I suffered Lord Hilford to put me in the limelight because it would aid in our efforts, but under my mask of cooperation, I was petrified. At that time, the only monograph attributed to my name was
A Journey to the Mountains of Vystrana,
which was hardly a scholarly work; I had laid no claim to
Concerning the Rock-Wyrms of Vystrana,
being concealed in the small print line “and Others” that followed Jacob’s name. The few articles I had published regarding my research on sparklings had not gone to scholarly journals. Furthermore, I had been a confirmed recluse for going on three years. The prospect of attending a dinner party with a crowd of intelligent strangers made me so ill, I could hardly eat.

But if my spine weakened, I had only to think of the dragons who risked slaughter if the secret of dragonbone preservation became widely known, and my resolve returned to me on the spot.

The upper hall at the Yates blazed with candles that night, their light reflecting from polished wall sconces, crystal chandeliers and glasses, and the silver cutlery laid in precise ranks along the table. The men who filled the room were a mixed lot: northern Anthiopeans in their black-and-white suits, southern Anthiopeans in calf-length caftans, Yelangese in embroidered silk robes, Vidwathi with gems pinned to the fronts of their turbans.

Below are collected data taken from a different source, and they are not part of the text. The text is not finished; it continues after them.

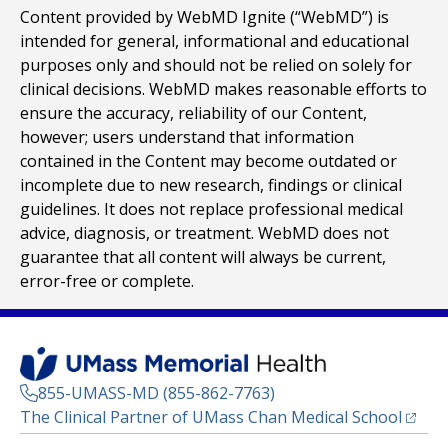
Content provided by WebMD Ignite (“WebMD”) is
intended for general, informational and educational
purposes only and should not be relied on solely for
clinical decisions. WebMD makes reasonable efforts to
ensure the accuracy, reliability of our Content,
however; users understand that information
contained in the Content may become outdated or
incomplete due to new research, findings or clinical
guidelines. It does not replace professional medical
advice, diagnosis, or treatment. WebMD does not
guarantee that all content will always be current,
error-free or complete.
855-UMASS-MD (855-862-7763)
(opens
The Clinical Partner of
UMass Chan Medical School
Footer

It was not a proper dinner party, such as Mrs. Gatherty would approve of; the gentlemen outnumbered us ladies by more than three to one. But Lord Hilford had done an admirable job, given the short timeline, of organizing female guests, so that Natalie and I were not the only women present. The noted ornithologist Miriam Farnswood was there, as was the mathematician Rebecca Norman; the others, regrettably, would mean little to a modern audience, as their work has not survived history’s forgetting.